9. When inbound payloads trigger content creation or modification, use lib-content or lib-node APIs within a context run to ensure proper permissions. Never pass unsanitized external values as content names, paths, or keys.

**Step 6: Wire async processing with lib-task (if applicable)**
1. When event handling or webhook processing requires heavy or time-consuming work, wrap it in `executeFunction()` from lib-task.
2. Report progress from long-running tasks using `progress()` to allow monitoring.
3. Read `references/event-reference.md` for the task event lifecycle (`task.submitted`, `task.updated`, `task.finished`, `task.failed`).
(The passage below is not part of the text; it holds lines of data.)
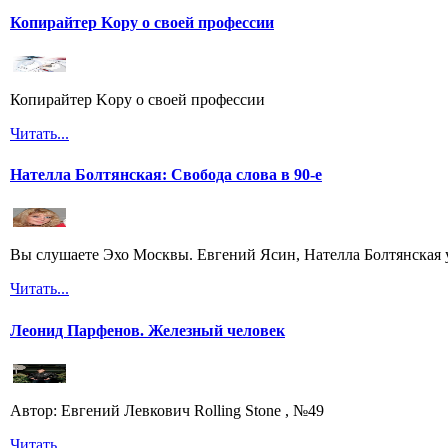
Копирайтер Kopy о своей профессии
Копирайтер Kopy о своей профессии
Читать...
Нателла Болтянская: Свобода слова в 90-е
Вы слушаете Эхо Москвы. Евгений Ясин, Нателла Болтянская 
Читать...
Леонид Парфенов. Железный человек
Автор: Евгений Левкович Rolling Stone , №49
Читать...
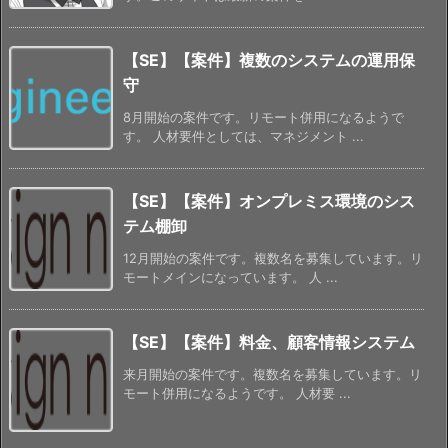
【SE】【案件】複数のシステムの運用保
守
8月開始の案件です。リモート併用になるようで
す。 人材要件としては、マネジメント ...
【SE】【案件】オンプレミス環境のシス
テム棚卸
12月開始の案件です。複数名を募集しています。リ
モートメインになっています。 人 ...
【SE】【案件】料金、顧客情報システム
来月開始の案件です。複数名を募集しています。リ
モート併用になるようです。 人材要 ...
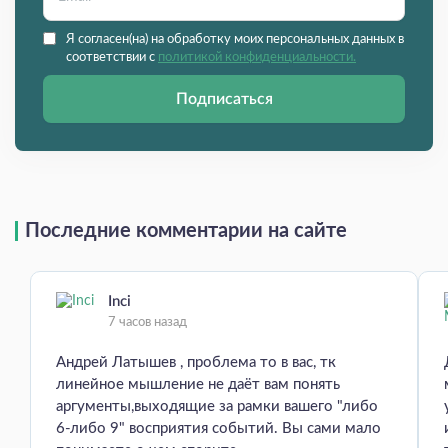
Я согласен(на) на обработку моих персональных данных в
соответствии с
политикой конфиденциальности.
Подписаться
Последние комментарии на сайте
Inci
7 часов назад
Андрей Латышев , проблема то в вас, тк
линейное мышление не даёт вам понять
аргументы,выходящие за рамки вашего "либо
6-либо 9" восприятия событий. Вы сами мало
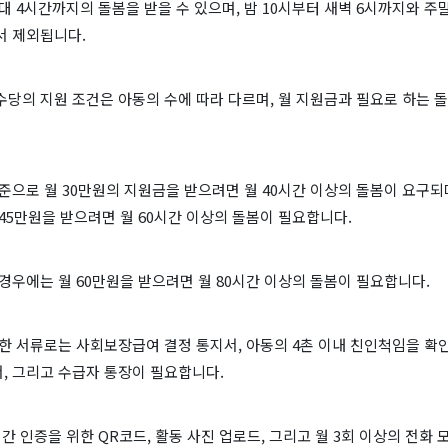
대 4시간까지의 돌봄을 받을 수 있으며, 밤 10시부터 새벽 6시까지와 주
서 제외됩니다.
당의 지원 조건은 아동의 수에 따라 다르며, 월 지원금과 필요로 하는 
준으로 월 30만원의 지원금을 받으려면 월 40시간 이상의 돌봄이 요구되
45만원을 받으려면 월 60시간 이상의 돌봄이 필요합니다.
경우에는 월 60만원을 받으려면 월 80시간 이상의 돌봄이 필요합니다.
한 서류로는 사회보장급여 결정 통지서, 아동의 4촌 이내 친인척임을 확인
, 그리고 수급자 통장이 필요합니다.
시간 인증을 위한 QR코드, 활동 사진 업로드, 그리고 월 3회 이상의 전화 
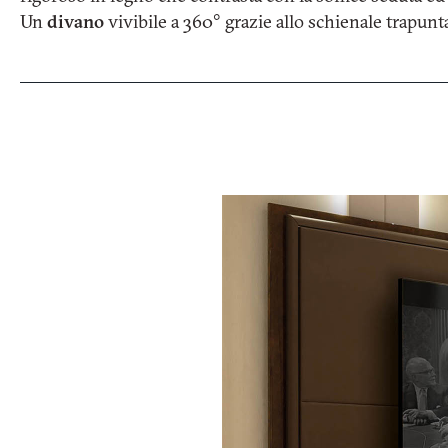
Un
divano
vivibile a 360° grazie allo schienale trapunt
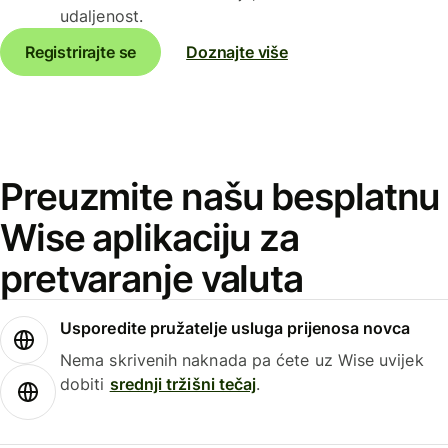
udaljenost.
Registrirajte se
Doznajte više
Preuzmite našu besplatnu
Wise aplikaciju za
pretvaranje valuta
Usporedite pružatelje usluga prijenosa novca
Nema skrivenih naknada pa ćete uz Wise uvijek
dobiti
srednji tržišni tečaj
.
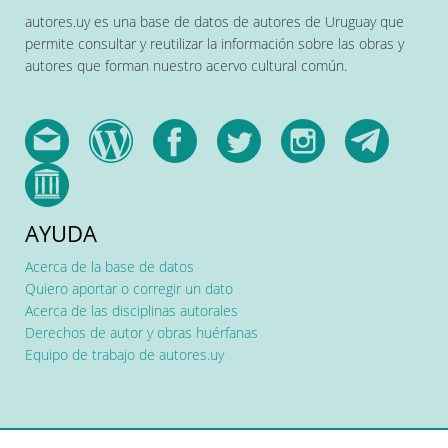
autores.uy es una base de datos de autores de Uruguay que
permite consultar y reutilizar la información sobre las obras y
autores que forman nuestro acervo cultural común.
AYUDA
Acerca de la base de datos
Quiero aportar o corregir un dato
Acerca de las disciplinas autorales
Derechos de autor y obras huérfanas
Equipo de trabajo de autores.uy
**Step 7: Validate the integration**
1. Execute `node scripts/find-enonic-targets.mjs .` to confirm the project still resolves correctly.
2. Verify that the event listener registration is in the application's `main.ts` or `main.js` file, which runs at application startup.
3. Confirm that outbound HTTP calls use HTTPS and include error handling for network failures and non-2xx responses.
4. Confirm that no actual secret values, API keys, or credentials appear in generated source code or configuration files—only placeholder tokens.
5. Confirm that inbound webhook endpoints sanitize and allowlist all fields from external payloads before passing them to content APIs.
6. If a webhook config file was created, confirm the event type patterns match the intended triggers.
7. Run the workspace build to verify no compilation errors.
8. Read `references/troubleshooting.md` when events do not fire, webhook deliveries fail, or inbound requests are rejected.

## Error Handling
* If `node scripts/find-enonic-targets.mjs .` finds no projects, confirm that `build.gradle` references `com.enonic.xp` plugins or that a `src/main/resources/site/` directory exists.
* If events do not fire after registering a listener, read `references/troubleshooting.md` to check listener registration location, event type patterns, and cluster vs. local event scope.
* If outbound HTTP calls fail, verify the target URL, network access from the XP instance, and that the operator has substituted placeholder tokens with real credentials.
* If inbound webhook requests return 404, confirm the service controller path follows `services/<name>/<name>.ts` and the application is deployed.
* If background tasks fail silently, check task state using `taskLib.list()` and inspect logs for errors within the task function.